Türkiye giderek gerilmekte; bir tarafta Silivri yargılamaları, diğer yanda KCK ve PKK ve hepsinden önemlisi yanı başımızda, sınırların hemen ötesinde gelişen olaylar.

Türkiye’nin PKK ile başa çıkması, Suriye’deki sıcak gelişmelerden derinden etkilenmemesi, kısaca sınırlarını koruması, ülke bütünlüğünü devam ettirmesi öncelikle ulusalcı cumhuriyetçilerle olan uzlaşılabilir çelişkileri çözmesine ve PKK’yı zayıflatmasına bağlı. Türkiye’nin PKK ile kararlı ve başarılı bir mücadele vermesi ulusalcılarla uzlaşmasına bağlıdır, ancak bu da yeterli değildir PKK’nın kitle bağlarının zayıflatılması gerekir.
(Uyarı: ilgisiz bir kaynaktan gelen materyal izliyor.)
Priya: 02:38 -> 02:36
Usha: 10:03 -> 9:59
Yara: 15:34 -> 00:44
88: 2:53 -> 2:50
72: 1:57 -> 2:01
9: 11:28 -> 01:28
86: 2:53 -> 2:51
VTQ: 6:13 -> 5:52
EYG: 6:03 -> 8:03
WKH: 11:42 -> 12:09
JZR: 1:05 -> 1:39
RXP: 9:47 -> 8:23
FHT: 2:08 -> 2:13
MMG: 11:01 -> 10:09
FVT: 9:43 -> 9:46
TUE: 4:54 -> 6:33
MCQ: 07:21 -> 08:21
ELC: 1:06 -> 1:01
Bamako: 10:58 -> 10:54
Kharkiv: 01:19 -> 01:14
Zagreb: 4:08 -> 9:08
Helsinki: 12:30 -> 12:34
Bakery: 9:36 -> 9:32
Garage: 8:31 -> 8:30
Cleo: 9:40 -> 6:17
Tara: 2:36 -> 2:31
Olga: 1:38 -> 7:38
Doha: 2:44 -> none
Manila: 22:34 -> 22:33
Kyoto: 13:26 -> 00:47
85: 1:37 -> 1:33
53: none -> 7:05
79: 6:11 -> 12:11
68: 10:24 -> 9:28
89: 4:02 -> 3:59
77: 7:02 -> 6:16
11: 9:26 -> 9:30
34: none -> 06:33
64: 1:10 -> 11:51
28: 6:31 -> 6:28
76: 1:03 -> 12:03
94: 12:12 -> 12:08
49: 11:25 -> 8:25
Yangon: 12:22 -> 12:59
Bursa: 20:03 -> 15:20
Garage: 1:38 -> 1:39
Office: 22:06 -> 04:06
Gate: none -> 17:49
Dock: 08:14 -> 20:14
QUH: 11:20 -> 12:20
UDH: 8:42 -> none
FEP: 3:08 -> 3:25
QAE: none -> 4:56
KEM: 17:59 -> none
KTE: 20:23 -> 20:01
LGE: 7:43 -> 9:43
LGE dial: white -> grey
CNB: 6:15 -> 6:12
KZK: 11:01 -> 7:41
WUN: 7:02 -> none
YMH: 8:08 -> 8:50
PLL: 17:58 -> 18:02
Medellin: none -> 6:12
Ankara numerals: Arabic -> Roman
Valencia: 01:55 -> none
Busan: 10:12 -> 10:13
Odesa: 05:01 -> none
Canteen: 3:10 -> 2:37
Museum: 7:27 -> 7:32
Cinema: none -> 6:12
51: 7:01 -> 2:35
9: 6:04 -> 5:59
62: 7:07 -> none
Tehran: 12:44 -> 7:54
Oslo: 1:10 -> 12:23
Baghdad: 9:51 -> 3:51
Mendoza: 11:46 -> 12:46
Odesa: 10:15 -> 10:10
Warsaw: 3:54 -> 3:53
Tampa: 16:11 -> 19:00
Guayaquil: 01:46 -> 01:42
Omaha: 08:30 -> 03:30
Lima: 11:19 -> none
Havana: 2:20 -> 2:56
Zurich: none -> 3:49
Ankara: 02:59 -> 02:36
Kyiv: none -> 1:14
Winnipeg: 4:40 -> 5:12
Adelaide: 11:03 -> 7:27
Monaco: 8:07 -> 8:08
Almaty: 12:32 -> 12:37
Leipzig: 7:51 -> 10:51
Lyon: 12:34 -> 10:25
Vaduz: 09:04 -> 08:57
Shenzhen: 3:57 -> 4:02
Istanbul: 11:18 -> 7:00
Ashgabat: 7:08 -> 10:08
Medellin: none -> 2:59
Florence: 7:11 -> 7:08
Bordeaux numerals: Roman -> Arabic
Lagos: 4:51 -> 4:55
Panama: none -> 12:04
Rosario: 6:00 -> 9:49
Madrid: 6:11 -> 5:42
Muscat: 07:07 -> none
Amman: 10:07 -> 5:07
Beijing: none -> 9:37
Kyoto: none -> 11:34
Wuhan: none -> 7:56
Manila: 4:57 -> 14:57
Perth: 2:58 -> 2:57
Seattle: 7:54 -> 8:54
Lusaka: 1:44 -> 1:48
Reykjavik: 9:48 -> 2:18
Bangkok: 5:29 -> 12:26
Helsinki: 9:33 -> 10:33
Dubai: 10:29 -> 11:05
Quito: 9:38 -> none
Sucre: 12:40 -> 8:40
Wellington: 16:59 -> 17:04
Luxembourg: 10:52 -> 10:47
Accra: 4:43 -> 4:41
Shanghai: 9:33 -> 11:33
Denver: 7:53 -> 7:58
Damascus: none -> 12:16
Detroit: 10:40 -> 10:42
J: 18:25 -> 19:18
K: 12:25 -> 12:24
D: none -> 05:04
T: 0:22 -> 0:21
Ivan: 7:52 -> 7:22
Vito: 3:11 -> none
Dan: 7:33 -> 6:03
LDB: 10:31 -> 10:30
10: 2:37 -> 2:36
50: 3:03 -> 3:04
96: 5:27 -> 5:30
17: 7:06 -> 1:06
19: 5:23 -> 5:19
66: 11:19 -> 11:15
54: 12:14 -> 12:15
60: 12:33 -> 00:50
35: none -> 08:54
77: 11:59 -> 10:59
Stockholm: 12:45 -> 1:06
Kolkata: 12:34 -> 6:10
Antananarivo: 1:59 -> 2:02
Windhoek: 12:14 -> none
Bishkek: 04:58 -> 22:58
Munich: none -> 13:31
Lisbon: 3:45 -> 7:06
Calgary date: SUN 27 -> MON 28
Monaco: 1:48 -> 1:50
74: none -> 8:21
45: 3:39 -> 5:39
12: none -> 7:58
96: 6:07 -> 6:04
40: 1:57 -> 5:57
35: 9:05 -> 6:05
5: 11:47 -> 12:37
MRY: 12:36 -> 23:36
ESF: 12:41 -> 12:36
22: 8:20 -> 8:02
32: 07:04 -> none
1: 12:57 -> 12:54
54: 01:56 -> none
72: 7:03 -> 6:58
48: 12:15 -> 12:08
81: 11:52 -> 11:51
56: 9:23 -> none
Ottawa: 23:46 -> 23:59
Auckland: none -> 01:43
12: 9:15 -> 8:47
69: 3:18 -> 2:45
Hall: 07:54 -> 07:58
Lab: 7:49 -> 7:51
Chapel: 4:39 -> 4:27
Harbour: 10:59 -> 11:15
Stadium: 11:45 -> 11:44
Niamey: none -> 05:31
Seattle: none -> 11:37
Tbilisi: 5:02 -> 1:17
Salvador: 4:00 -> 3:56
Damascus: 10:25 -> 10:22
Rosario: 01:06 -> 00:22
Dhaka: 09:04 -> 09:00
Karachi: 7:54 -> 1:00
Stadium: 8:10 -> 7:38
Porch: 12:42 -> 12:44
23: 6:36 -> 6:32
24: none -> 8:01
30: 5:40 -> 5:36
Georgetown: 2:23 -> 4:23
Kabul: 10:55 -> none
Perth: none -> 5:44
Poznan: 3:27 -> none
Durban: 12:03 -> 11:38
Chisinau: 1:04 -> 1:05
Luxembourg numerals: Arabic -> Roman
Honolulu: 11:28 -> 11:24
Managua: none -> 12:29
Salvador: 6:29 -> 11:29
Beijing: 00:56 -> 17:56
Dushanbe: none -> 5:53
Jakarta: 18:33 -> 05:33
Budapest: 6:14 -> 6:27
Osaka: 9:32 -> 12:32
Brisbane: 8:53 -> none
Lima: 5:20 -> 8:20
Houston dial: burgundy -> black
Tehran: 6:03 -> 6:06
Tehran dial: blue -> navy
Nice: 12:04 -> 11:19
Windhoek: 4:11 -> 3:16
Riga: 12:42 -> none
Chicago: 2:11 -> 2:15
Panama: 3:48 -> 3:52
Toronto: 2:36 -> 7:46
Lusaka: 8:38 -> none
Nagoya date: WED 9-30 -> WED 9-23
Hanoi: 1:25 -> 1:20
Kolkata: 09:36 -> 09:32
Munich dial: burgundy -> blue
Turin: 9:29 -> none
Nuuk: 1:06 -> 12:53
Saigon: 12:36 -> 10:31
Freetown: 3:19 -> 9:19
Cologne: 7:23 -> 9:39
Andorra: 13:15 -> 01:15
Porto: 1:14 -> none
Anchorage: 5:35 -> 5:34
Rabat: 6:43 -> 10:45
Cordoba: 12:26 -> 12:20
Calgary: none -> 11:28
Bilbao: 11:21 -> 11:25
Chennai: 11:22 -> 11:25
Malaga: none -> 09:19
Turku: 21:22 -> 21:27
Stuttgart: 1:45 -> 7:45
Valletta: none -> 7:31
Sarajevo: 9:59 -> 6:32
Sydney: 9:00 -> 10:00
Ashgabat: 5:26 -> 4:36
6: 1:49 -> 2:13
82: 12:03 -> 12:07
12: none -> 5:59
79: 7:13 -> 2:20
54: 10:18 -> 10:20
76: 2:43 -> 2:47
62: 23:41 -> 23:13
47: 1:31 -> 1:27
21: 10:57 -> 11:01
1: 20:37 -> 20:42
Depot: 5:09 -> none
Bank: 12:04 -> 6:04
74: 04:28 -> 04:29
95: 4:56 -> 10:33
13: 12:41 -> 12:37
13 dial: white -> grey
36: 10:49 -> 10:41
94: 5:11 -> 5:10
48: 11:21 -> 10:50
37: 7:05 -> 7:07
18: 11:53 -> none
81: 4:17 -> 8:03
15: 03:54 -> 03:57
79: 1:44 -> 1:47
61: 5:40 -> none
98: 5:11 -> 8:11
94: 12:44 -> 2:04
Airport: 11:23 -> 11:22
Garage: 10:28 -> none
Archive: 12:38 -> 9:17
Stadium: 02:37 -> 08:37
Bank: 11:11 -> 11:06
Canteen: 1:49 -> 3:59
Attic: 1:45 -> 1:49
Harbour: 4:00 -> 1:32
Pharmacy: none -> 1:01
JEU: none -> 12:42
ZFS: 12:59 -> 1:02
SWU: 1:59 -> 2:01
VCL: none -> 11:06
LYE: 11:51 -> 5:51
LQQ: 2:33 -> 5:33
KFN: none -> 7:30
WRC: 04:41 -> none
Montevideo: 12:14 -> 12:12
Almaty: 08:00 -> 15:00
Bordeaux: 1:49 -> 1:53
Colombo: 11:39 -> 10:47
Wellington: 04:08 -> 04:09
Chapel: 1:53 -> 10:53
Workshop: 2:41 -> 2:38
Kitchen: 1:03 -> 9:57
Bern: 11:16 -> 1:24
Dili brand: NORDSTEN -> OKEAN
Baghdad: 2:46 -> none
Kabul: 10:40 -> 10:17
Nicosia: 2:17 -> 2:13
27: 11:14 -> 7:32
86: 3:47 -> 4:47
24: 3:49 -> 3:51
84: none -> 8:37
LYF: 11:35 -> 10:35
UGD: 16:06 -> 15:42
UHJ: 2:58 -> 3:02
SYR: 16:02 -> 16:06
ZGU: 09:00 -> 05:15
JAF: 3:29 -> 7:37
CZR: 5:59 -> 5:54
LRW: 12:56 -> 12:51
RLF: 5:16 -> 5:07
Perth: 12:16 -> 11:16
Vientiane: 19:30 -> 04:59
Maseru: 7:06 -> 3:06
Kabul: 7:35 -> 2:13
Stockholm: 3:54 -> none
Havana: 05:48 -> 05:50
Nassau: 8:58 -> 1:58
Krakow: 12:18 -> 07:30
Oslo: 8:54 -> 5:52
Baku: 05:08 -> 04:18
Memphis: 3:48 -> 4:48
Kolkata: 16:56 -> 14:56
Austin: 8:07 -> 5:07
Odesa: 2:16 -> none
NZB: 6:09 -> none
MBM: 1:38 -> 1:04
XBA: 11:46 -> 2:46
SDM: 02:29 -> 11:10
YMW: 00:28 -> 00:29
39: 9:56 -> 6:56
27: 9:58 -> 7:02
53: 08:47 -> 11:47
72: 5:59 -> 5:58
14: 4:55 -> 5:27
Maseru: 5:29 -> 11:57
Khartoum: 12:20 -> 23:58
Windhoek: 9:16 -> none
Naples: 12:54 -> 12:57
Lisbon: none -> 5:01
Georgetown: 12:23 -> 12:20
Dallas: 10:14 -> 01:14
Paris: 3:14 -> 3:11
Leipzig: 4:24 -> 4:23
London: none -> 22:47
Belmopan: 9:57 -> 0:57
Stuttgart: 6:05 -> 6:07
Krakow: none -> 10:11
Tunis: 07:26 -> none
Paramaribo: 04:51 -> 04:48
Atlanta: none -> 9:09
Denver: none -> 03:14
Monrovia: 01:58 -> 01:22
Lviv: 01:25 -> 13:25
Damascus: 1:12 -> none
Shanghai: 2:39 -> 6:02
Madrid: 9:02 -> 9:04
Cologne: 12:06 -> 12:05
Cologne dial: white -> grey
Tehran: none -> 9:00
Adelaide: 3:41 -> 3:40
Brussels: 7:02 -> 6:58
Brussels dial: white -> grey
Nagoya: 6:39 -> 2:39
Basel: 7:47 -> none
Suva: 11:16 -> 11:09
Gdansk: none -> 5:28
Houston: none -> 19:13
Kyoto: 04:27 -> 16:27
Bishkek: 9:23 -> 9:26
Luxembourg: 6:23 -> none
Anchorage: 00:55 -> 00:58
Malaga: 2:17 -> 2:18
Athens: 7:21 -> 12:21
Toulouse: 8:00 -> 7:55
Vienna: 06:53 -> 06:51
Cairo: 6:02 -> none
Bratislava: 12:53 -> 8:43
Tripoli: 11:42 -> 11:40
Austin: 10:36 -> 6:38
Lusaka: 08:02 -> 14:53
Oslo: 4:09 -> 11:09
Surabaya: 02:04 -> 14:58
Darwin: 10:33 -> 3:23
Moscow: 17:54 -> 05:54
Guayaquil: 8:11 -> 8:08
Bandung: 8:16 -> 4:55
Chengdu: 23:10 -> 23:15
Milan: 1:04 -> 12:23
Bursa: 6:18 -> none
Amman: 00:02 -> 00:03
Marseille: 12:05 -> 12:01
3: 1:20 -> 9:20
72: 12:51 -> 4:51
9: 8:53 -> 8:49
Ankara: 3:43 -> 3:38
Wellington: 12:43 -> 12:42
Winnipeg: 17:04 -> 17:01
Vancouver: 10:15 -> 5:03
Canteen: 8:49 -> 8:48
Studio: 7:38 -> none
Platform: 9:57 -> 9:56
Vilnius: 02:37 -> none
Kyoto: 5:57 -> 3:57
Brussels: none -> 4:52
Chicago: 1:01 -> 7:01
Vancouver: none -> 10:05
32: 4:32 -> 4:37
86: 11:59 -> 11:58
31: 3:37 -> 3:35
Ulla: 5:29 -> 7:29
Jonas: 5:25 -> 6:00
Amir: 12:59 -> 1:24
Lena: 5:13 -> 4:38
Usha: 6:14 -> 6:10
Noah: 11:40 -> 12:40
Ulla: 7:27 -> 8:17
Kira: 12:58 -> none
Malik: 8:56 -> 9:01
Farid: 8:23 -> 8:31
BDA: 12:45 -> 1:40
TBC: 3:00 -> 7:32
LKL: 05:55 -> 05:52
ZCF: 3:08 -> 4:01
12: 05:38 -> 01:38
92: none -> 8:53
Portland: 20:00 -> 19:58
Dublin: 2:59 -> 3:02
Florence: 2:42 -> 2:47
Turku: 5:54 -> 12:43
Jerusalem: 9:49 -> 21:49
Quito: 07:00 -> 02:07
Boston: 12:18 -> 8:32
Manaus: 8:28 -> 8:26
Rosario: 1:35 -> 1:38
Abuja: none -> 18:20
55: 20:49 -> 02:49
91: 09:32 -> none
Bu iki konunun halli ise bir genel aftan geçer. Genel af PKK militanlarının dağdan inmesine yardımcı olacağı gibi 5000 silahlı PKK’lıya cephe gerisinde hizmet vererek onlara suç ortağı olan binlerce kişinin tekrar normal yaşama dönmesine imkan sağlayacaktır. Ne var ki bu da yeterli değildir. Komutanlarının içeride olmasından ötürü kızgın ve kırkın olan Kemalist ordu mensuplarının gönlü alınmadan PKK’ye karşı kararlı ve başarılı bir mücadele mümkün görünmemektedir. PKK’nın kitle bağlarının çözülmesi kararlı ve etkin bir savaş olmadan mümkün olamaz.

Bir genel afla birlikte  demokratikleşmeye öncelik verilmeli, demokratik açılımlar hızlandırılmalıdır.

Türkiye’nin istikrarlı büyümesini devam ettirmesi,  etrafındaki ateş çemberini yarması, terörü minimize etmesi bir genel afla birlikte yapacağı demokratik açılımlara bağlıdır.

Türkiye kendi ulusalcılarını hapiste tutmaya devam ederse, iç barışı sağlayamaz ise Ortadoğu’daki değişimin dışında kalamaz ve sınırları ciddi tehdit altına girer.

Genel af  iç ve dış barışın ilk koşuludur.